Un altro anno insieme!

Cari Parrocchiani, Cari Amici tutti,

ormai prossimi alle feste natalizie, arriviamo a casa vostra con il giornalino parrocchiale, uno strumento per consolidare i canali di comunicazione tra di noi e crescere, quindi, nella comunione, non solo intraecclesiale, ma con tutti, anche i non credenti e non praticanti che osservo con rispetto, convinto che il paese abbia bisogno della partecipazione di tutti.

Vorrei percorrere con voi alcuni dei momenti che ci hanno accompagnati durante questo anno. Anzitutto, ringrazio Dio per tutto il lavoro che si è realizzato in parrocchia durante l’estate, in particolare i campeggi, che hanno visto coinvolti molti adulti come educatori. Sono stati realizzati cinque campeggi, dai bambini più piccoli, ai ragazzi e agli adulti e non ci siamo limitati a lavorare con i ragazzi, ma sono stati coinvolti i genitori, straordinari per la loro partecipazione, gioia ed entusiasmo; un progetto pedagogico – educativo che continua ad avere dunque la famiglia come centro. A tutti un ringraziamento di cuore. L’inaugurazione della stagione estiva, con tutti gli operatori turistici è stata sentita, partecipata, e ci proponiamo di ripetere questa esperienza.
I “Lunedì” di Viserba hanno portato calore, conoscenza, condivisione per la rappresentanza di illustri relatori.

Seguendo gli orientamenti diocesani nel campo della “Pastorale integrata” abbiamo posto i primi piccoli passi per una collaborazione tra le Parrocchie per costruire programmi comuni. Data l’unità di ordine sociologico di questa zona, e naturalmente i fondamenti teologici della comunione ecclesiale, è auspicabile che anche noi come Chiesa riusciamo ad arrivare ad una unità pastorale.
Lavorando in questa direzione, per la prima volta le parrocchie di San Vicinio (Sacramora) e Santa Maria di Viserba Mare, hanno realizzato la Festa in comune. E’ stata una bella esperienza, sentita, costruttiva, ed, in qualche momento, veramente emotivamente molto intensa, soprattutto la celebrazione della Messa insieme.

Ringrazio tutti, nessuno escluso, per quanto è stato costruito insieme con solidarietà.

In un incontro di carattere ecumenico il Papa Benedetto XVI ha detto: “Il fatto di camminare insieme verso questo traguardo è una realtà positiva, a una condizione, però, che le Chiese e le Comunità ecclesiali non si fermino sulla strada, accettando le diversità contraddittorie come qualcosa d i normale o come il meglio che sipossa ottenere.

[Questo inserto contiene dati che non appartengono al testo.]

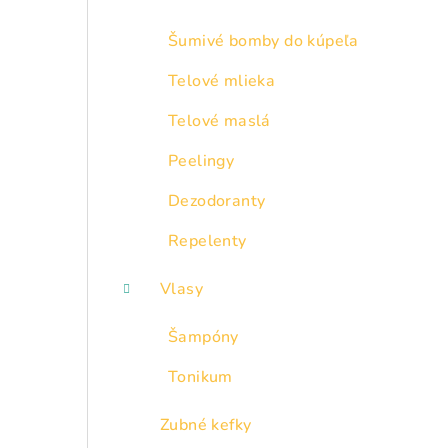
Šumivé bomby do kúpeľa
Telové mlieka
Telové maslá
Peelingy
Dezodoranty
Repelenty
Vlasy
Šampóny
Tonikum
Zubné kefky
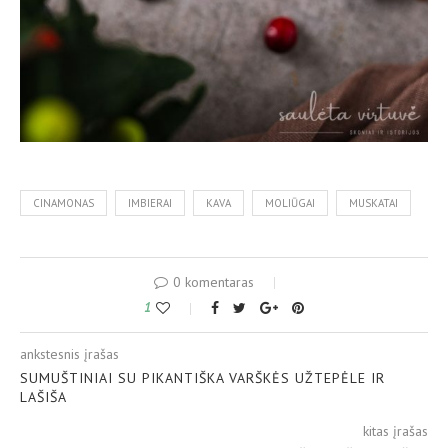
CINAMONAS
IMBIERAI
KAVA
MOLIŪGAI
MUSKATAI
0 komentaras
1
ankstesnis įrašas
SUMUŠTINIAI SU PIKANTIŠKA VARŠKĖS UŽTEPĖLE IR
LAŠIŠA
kitas įrašas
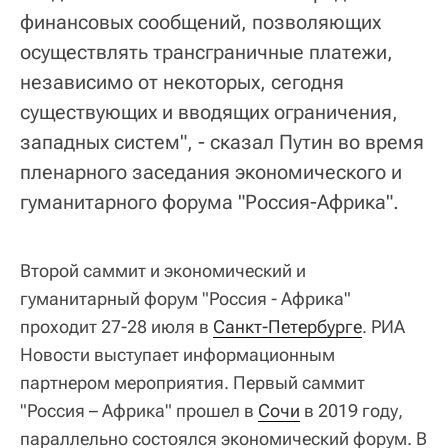
финансовых сообщений, позволяющих
осуществлять трансграничные платежи,
независимо от некоторых, сегодня
существующих и вводящих ограничения,
западных систем", - сказал Путин во время
пленарного заседания экономического и
гуманитарного форума "Россия-Африка".
Второй саммит и экономический и
гуманитарный форум "Россия - Африка"
проходит 27-28 июля в
Санкт-Петербурге
. РИА
Новости выступает информационным
партнером мероприятия. Первый саммит
"Россия – Африка" прошел в
Сочи
в 2019 году,
параллельно состоялся экономический форум. В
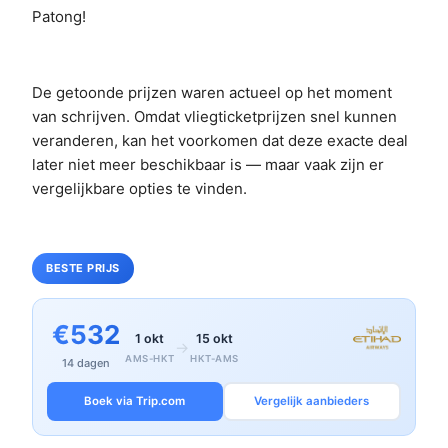
Patong!
De getoonde prijzen waren actueel op het moment
van schrijven. Omdat vliegticketprijzen snel kunnen
veranderen, kan het voorkomen dat deze exacte deal
later niet meer beschikbaar is — maar vaak zijn er
vergelijkbare opties te vinden.
BESTE PRIJS
€532
1 okt
15 okt
→
AMS-HKT
HKT-AMS
14 dagen
Boek via Trip.com
Vergelijk aanbieders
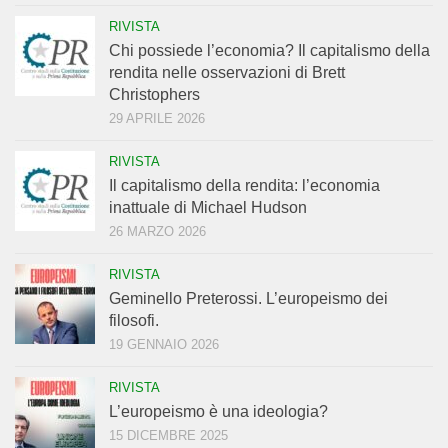
RIVISTA
Chi possiede l’economia? Il capitalismo della
rendita nelle osservazioni di Brett
Christophers
29 APRILE 2026
RIVISTA
Il capitalismo della rendita: l’economia
inattuale di Michael Hudson
26 MARZO 2026
RIVISTA
Geminello Preterossi. L’europeismo dei
filosofi.
19 GENNAIO 2026
RIVISTA
L’europeismo è una ideologia?
15 DICEMBRE 2025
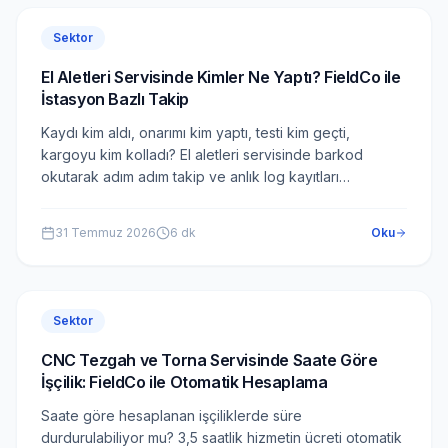
Sektor
El Aletleri Servisinde Kimler Ne Yaptı? FieldCo ile
İstasyon Bazlı Takip
Kaydı kim aldı, onarımı kim yaptı, testi kim geçti,
kargoyu kim kolladı? El aletleri servisinde barkod
okutarak adım adım takip ve anlık log kayıtları
FieldCo'da nasıl çalışır?
31 Temmuz 2026
6
dk
Oku
Sektor
CNC Tezgah ve Torna Servisinde Saate Göre
İşçilik: FieldCo ile Otomatik Hesaplama
Saate göre hesaplanan işçiliklerde süre
durdurulabiliyor mu? 3,5 saatlik hizmetin ücreti otomatik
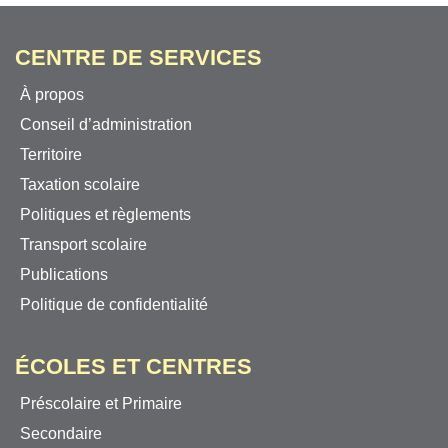
CENTRE DE SERVICES
À propos
Conseil d’administration
Territoire
Taxation scolaire
Politiques et règlements
Transport scolaire
Publications
Politique de confidentialité
ÉCOLES ET CENTRES
Préscolaire et Primaire
Secondaire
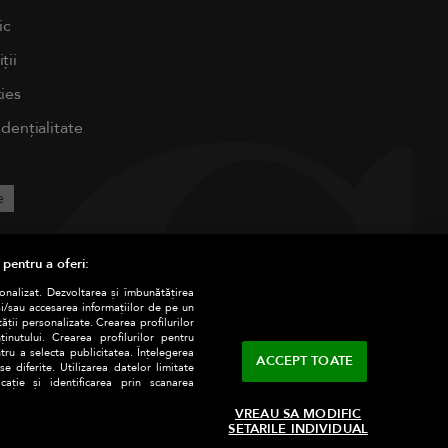
ic
ții
ies
idențialitate
e
 pentru a oferi:
sonalizat. Dezvoltarea și îmbunătățirea
și/sau accesarea informațiilor de pe un
tății personalizate. Crearea profilurilor
nutului. Crearea profilurilor pentru
tru a selecta publicitatea. Înțelegerea
ACCEPT TOATE
e diferite. Utilizarea datelor limitate
ație și identificarea prin scanarea
VREAU SA MODIFIC
SETARILE INDIVIDUAL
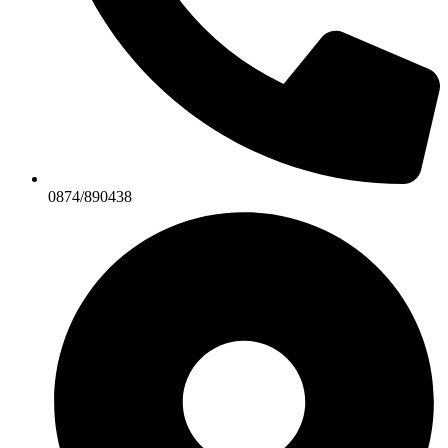
0874/890438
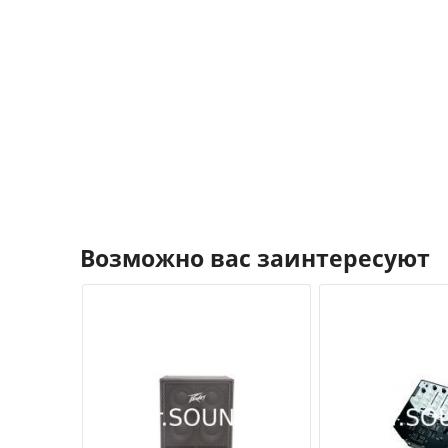
Возможно вас заинтересуют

E ’invece nella piena comunione della fede, dei sacramenti e nel mistero, che si renderà evidente in modo concreto la forza presente ed operante di Dio nel mondo”.

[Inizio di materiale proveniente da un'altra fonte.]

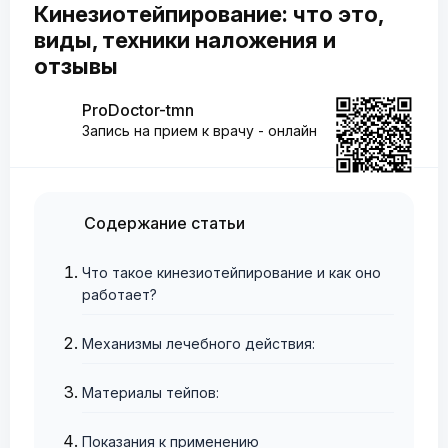
Кинезиотейпирование: что это,
виды, техники наложения и
отзывы
ProDoctor-tmn
Запись на прием к врачу - онлайн
Содержание статьи
Что такое кинезиотейпирование и как оно
работает?
Механизмы лечебного действия:
Материалы тейпов:
Показания к применению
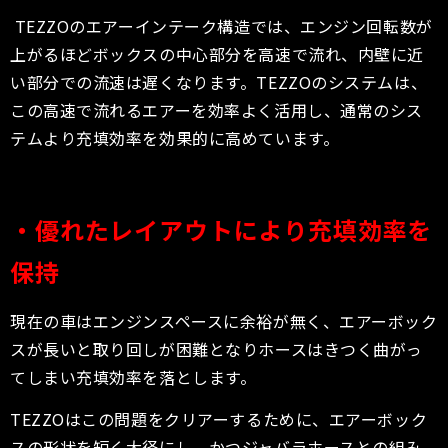
TEZZOのエアーインテーク構造では、エンジン回転数が
上がるほどボックスの中心部分を高速で流れ、内壁に近
い部分での流速は遅くなります。TEZZOのシステムは、
この高速で流れるエアーを効率よく活用し、通常のシス
テムより充填効率を効果的に高めています。
・優れたレイアウトにより充填効率を
保持
現在の車はエンジンスペースに余裕が無く、エアーボック
スが長いと取り回しが困難となりホースはきつく曲がっ
てしまい充填効率を落とします。
TEZZOはこの問題をクリアーするために、エアーボック
スの形状を短く大径にし、かつジャバラホースとの組み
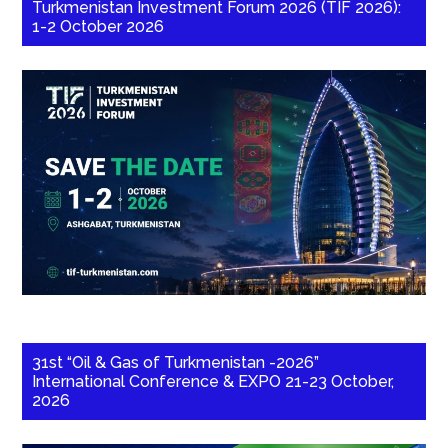
Turkmenistan Investment Forum 2026 (TIF 2026):
1-2 October 2026
31st “Oil & Gas of Turkmenistan -2026”
International Conference & EXPO 21-23 October,
2026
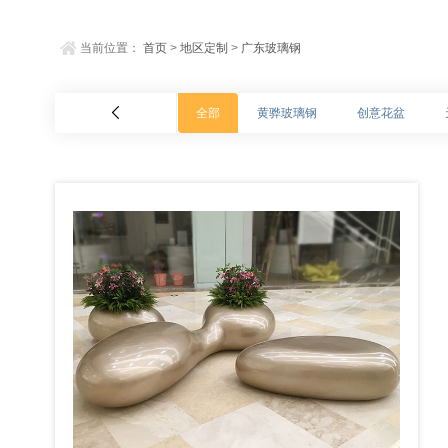
当前位置：
首页
>
地区定制
>
广东玻璃钢
全部
黄骅玻璃钢
创意花盆
国外玻璃钢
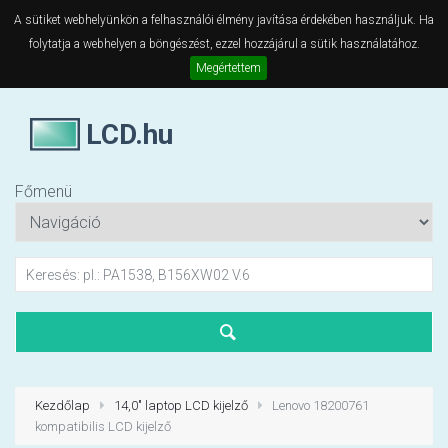
A sütiket webhelyünkön a felhasználói élmény javítása érdekében használjuk. Ha
folytatja a webhelyen a böngészést, ezzel hozzájárul a sütik használatához.
Megértettem
LCD.hu
Főmenü
Kezdőlap
14,0" laptop LCD kijelző
Lenovo 18200761
kompatibilis LCD kijelző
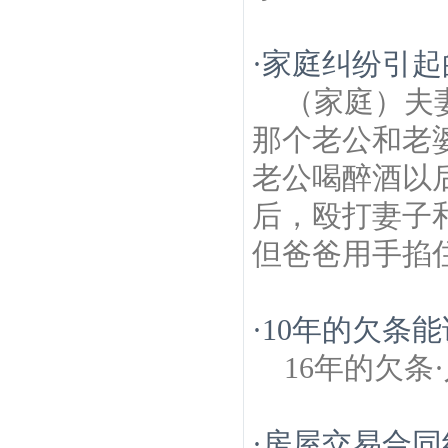
·
家庭纠纷引起
（家庭）夫
那个老公和老
老公喝醉酒以
后，殴打妻子
但爸爸用手掐住
·
10年的欠条能
16年的欠条
·
房屋交易合同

A livello di Chiesa universale il Papa ha lanciato l’anno della fede.
A livello di Chiesa diocesana, nel cammino della iniziazione cristiana, sarà l’anno per approfondire il sacramento della Cresima (Confermazione).
A livello parrocchiale, senza trascurare questi orientamenti della Chiesa universale e diocesana, continueremo a promuovere le piccole comunità cristiane che nascono attorno alla lettura del Vangelo e si costruiscono sui famosi quattro pilastri: Parola di Dio, Fraternità, Eucarestia e Preghiera.

Per favorire questo cammino e vivere l’anno della fede secondo lo spirito del Santo Padre, ho dato avvio a un Corso Biblico con cadenza quindicinale, per tutto l’anno, che trasversalmente vuole raggiungere tutte le persone ed in particolare gli operatori di pastorale. Credo fermamente che dobbiamo investire sulla formazione dei nostri operatori per costruire le comunità dove le nuove generazioni troveranno gli spazi di crescita.
Quanto vorrei che questo Corso Biblico fosse seguito da tutti gli operatori, come scelta primaria!!!

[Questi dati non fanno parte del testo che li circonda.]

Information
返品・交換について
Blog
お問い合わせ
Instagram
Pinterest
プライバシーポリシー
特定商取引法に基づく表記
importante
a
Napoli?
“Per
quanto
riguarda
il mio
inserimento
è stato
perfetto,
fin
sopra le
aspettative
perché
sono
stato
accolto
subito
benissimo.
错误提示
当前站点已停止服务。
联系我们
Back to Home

Il lavoro fatto con le famiglie e per le famiglie sta dando già i suoi frutti, per cui continueremo ad investire energie in questo campo; infatti è iniziato il cammino del gruppo III e quello delle coppie che desiderano prepararsi al matrimonio.

Le feste natalizie si avvicinano e propongo di viverle nella fraternità e solidarietà, in un tempo di crisi in cui aumentano le famiglie con necessità primarie. Oggi anche nel campo dei tradizionali regali natalizi c’è chi propone “regali socialmente utili”: credo che questi dovrebbero essere la scelta di tutti.
Inoltre, in queste feste natalizie il mio pensiero corre agli ammalati, agli anziani e alle persone sole, molti dei quali spero d’incontrare personalmente per portare l’amore di Dio Padre.

A tutti l’Augurio di un Santo Natale di Pace e di Serenità! Gesù che viene sia la nostra gioia.